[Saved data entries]

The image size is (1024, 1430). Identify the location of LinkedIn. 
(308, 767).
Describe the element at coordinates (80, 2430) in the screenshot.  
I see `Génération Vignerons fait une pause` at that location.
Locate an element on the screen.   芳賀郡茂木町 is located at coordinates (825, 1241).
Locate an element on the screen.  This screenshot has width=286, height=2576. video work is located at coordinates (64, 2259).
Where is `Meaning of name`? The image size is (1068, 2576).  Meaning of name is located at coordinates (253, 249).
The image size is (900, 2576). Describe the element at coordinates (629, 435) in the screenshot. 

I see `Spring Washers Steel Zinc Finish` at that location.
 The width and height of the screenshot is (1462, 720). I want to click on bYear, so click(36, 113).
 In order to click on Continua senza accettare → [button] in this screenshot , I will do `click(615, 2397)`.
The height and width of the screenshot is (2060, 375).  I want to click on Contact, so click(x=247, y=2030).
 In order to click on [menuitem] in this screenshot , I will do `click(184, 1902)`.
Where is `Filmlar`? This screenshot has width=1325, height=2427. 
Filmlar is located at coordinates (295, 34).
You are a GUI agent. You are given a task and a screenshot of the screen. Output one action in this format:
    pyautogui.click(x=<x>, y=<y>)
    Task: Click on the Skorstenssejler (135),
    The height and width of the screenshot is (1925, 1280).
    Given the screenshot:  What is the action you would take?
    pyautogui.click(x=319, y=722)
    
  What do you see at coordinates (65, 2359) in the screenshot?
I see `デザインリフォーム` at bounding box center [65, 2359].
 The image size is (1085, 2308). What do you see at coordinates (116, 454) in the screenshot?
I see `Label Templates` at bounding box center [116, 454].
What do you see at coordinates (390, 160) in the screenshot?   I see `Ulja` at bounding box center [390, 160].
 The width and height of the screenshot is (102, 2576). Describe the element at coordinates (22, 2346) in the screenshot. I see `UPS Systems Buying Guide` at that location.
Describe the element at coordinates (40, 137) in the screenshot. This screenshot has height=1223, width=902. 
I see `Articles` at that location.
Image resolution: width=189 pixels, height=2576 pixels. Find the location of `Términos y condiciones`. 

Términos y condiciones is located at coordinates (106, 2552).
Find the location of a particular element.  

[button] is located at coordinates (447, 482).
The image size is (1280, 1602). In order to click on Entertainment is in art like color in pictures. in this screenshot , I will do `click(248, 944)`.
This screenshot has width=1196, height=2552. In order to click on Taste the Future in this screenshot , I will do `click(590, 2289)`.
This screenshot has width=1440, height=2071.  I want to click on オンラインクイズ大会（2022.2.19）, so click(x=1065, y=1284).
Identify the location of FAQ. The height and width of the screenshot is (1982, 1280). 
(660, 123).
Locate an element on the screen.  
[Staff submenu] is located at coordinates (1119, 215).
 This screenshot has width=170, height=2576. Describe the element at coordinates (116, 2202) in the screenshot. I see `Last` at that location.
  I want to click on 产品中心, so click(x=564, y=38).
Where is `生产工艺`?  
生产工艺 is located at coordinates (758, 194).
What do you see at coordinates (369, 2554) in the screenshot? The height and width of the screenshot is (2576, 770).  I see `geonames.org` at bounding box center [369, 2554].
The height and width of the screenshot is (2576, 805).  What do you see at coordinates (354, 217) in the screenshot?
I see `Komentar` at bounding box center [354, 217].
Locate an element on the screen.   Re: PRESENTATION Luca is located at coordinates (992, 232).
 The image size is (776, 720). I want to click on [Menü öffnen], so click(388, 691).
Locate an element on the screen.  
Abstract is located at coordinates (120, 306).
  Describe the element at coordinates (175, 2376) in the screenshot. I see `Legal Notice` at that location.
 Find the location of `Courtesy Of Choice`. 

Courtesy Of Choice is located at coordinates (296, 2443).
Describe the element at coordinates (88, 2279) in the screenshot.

The task> Every line above should be retyped exactly as given.

Exercise result>
The image size is (1024, 1430). Identify the location of LinkedIn. 
(308, 767).
Describe the element at coordinates (80, 2430) in the screenshot.  
I see `Génération Vignerons fait une pause` at that location.
Locate an element on the screen.   芳賀郡茂木町 is located at coordinates (825, 1241).
Locate an element on the screen.  This screenshot has width=286, height=2576. video work is located at coordinates (64, 2259).
Where is `Meaning of name`? The image size is (1068, 2576).  Meaning of name is located at coordinates (253, 249).
The image size is (900, 2576). Describe the element at coordinates (629, 435) in the screenshot. 

I see `Spring Washers Steel Zinc Finish` at that location.
 The width and height of the screenshot is (1462, 720). I want to click on bYear, so click(36, 113).
 In order to click on Continua senza accettare → [button] in this screenshot , I will do `click(615, 2397)`.
The height and width of the screenshot is (2060, 375).  I want to click on Contact, so click(x=247, y=2030).
 In order to click on [menuitem] in this screenshot , I will do `click(184, 1902)`.
Where is `Filmlar`? This screenshot has width=1325, height=2427. 
Filmlar is located at coordinates (295, 34).
You are a GUI agent. You are given a task and a screenshot of the screen. Output one action in this format:
    pyautogui.click(x=<x>, y=<y>)
    Task: Click on the Skorstenssejler (135),
    The height and width of the screenshot is (1925, 1280).
    Given the screenshot:  What is the action you would take?
    pyautogui.click(x=319, y=722)
    
  What do you see at coordinates (65, 2359) in the screenshot?
I see `デザインリフォーム` at bounding box center [65, 2359].
 The image size is (1085, 2308). What do you see at coordinates (116, 454) in the screenshot?
I see `Label Templates` at bounding box center [116, 454].
What do you see at coordinates (390, 160) in the screenshot?   I see `Ulja` at bounding box center [390, 160].
 The width and height of the screenshot is (102, 2576). Describe the element at coordinates (22, 2346) in the screenshot. I see `UPS Systems Buying Guide` at that location.
Describe the element at coordinates (40, 137) in the screenshot. This screenshot has height=1223, width=902. 
I see `Articles` at that location.
Image resolution: width=189 pixels, height=2576 pixels. Find the location of `Términos y condiciones`. 

Términos y condiciones is located at coordinates (106, 2552).
Find the location of a particular element.  

[button] is located at coordinates (447, 482).
The image size is (1280, 1602). In order to click on Entertainment is in art like color in pictures. in this screenshot , I will do `click(248, 944)`.
This screenshot has width=1196, height=2552. In order to click on Taste the Future in this screenshot , I will do `click(590, 2289)`.
This screenshot has width=1440, height=2071.  I want to click on オンラインクイズ大会（2022.2.19）, so click(x=1065, y=1284).
Identify the location of FAQ. The height and width of the screenshot is (1982, 1280). 
(660, 123).
Locate an element on the screen.  
[Staff submenu] is located at coordinates (1119, 215).
 This screenshot has width=170, height=2576. Describe the element at coordinates (116, 2202) in the screenshot. I see `Last` at that location.
  I want to click on 产品中心, so click(x=564, y=38).
Where is `生产工艺`?  
生产工艺 is located at coordinates (758, 194).
What do you see at coordinates (369, 2554) in the screenshot? The height and width of the screenshot is (2576, 770).  I see `geonames.org` at bounding box center [369, 2554].
The height and width of the screenshot is (2576, 805).  What do you see at coordinates (354, 217) in the screenshot?
I see `Komentar` at bounding box center [354, 217].
Locate an element on the screen.   Re: PRESENTATION Luca is located at coordinates (992, 232).
 The image size is (776, 720). I want to click on [Menü öffnen], so click(388, 691).
Locate an element on the screen.  
Abstract is located at coordinates (120, 306).
  Describe the element at coordinates (175, 2376) in the screenshot. I see `Legal Notice` at that location.
 Find the location of `Courtesy Of Choice`. 

Courtesy Of Choice is located at coordinates (296, 2443).
Describe the element at coordinates (88, 2279) in the screenshot.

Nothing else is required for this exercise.